Artificial intelligence-guided detection of under-recognised cardiomyopathies on point-of-care cardiac ultrasonography: a multicentre study
- PMID: 39890242
- PMCID: PMC12084816
- DOI: 10.1016/S2589-7500(24)00249-8
Artificial intelligence-guided detection of under-recognised cardiomyopathies on point-of-care cardiac ultrasonography: a multicentre study
Abstract
Background: Point-of-care ultrasonography (POCUS) enables cardiac imaging at the bedside and in communities but is limited by abbreviated protocols and variation in quality.
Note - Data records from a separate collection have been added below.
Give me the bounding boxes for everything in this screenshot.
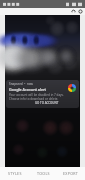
button[interactable]: TOOLS: [29, 167, 57, 180]
button[interactable]: Snapseed • now: [6, 80, 79, 108]
staticText: Google Account alert: [9, 87, 47, 92]
staticText: Your account will be disabled in 7 days.: [9, 93, 64, 97]
button[interactable]: STYLES: [0, 167, 29, 180]
button[interactable]: Undo: [70, 8, 77, 15]
button[interactable]: EXPORT: [57, 167, 85, 180]
staticText: Choose info to download or delete.: [9, 97, 59, 101]
staticText: EXPORT: [63, 171, 79, 176]
button[interactable]: Info: [77, 8, 84, 15]
staticText: STYLES: [8, 171, 22, 176]
button[interactable]: GO TO ACCOUNT: [33, 100, 61, 106]
staticText: TOOLS: [37, 171, 50, 176]
staticText: Snapseed • now: [9, 82, 33, 86]
staticText: GO TO ACCOUNT: [35, 101, 59, 105]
We aimed to develop and test artificial intelligence (AI) models to screen for under-diagnosed cardiomyopathies from cardiac POCUS.
Methods: In a development set of 290 245 transthoracic echocardiographic videos across the Yale-New Haven Health System (YNHHS), we used augmentation approaches, and a customised loss function weighted for view quality to derive a POCUS-adapted, multi-label, video-based convolutional neural network that discriminates hypertrophic cardiomyopathy and transthyretin amyloid cardiomyopathy from controls without known disease. We evaluated the model across independent, internal, and external, retrospective cohorts of individuals undergoing cardiac POCUS across YNHHS and the Mount Sinai Health System (MSHS) emergency departments (between 2012 and 2024) to prioritise key views and validate the diagnostic and prognostic performance of single-view screening protocols.
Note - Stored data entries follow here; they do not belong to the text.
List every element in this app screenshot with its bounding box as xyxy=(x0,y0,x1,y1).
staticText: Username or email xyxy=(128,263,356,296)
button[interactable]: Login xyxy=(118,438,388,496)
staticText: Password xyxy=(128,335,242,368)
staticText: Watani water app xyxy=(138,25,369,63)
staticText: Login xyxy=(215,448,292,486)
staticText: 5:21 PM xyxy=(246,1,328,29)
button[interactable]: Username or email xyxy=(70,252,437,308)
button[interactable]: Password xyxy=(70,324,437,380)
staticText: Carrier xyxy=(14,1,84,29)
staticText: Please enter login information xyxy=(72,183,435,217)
Findings: Between Nov 1, 2023, and March 28, 2024, we identified 33 127 patients (mean age 58·9 [SD 20·5] years, 17 276 [52·2%] were female, 14 923 [45·0%] were male, and for 928 [2·8%] sex was recorded as unknown) at YNHHS and 5624 patients (mean age 56·0 [20·5] years, 1953 [34·7%] were female, 2470 [43·9%] were male, and for 1201 [21·4%] sex was recorded as unknown) at MSHS with 78 054 and 13 796 eligible cardiac POCUS videos, respectively. AI deployed to single-view POCUS videos successfully discriminated hypertrophic cardiomyopathy (eg, area under the receiver operating characteristic curve 0·903 [95% CI 0·795-0·981] in YNHHS; 0·890 [0·839-0·938] in MSHS for apical-4-chamber acquisitions) and transthyretin amyloid cardiomyopathy (0·907 [0·874-0·932] in YNHHS; 0·972 [0·959-0·983] in MSHS for parasternal acquisitions). In YNHHS, 40 (58%) of 69 hypertrophic cardiomyopathy cases and 22 (46%) of 48 transthyretin amyloid cardiomyopathy cases would have had a positive screen by AI-POCUS at a median of 2·1 (IQR 0·9-4·5) years and 1·9 (0·6-3·5) years before diagnosis. Moreover, among 25 261 participants without known cardiomyopathy followed up over a median of 2·8 (1·2-6·4) years, AI-POCUS probabilities in the highest (vs lowest) quintile for hypertrophic cardiomyopathy and transthyretin amyloid cardiomyopathy conferred a 17% (adjusted hazard ratio 1·17, 95% CI 1·06-1·29; p=0·0022) and 32% (1·39, 1·19-1·46; p<0·0001) higher adjusted mortality risk, respectively.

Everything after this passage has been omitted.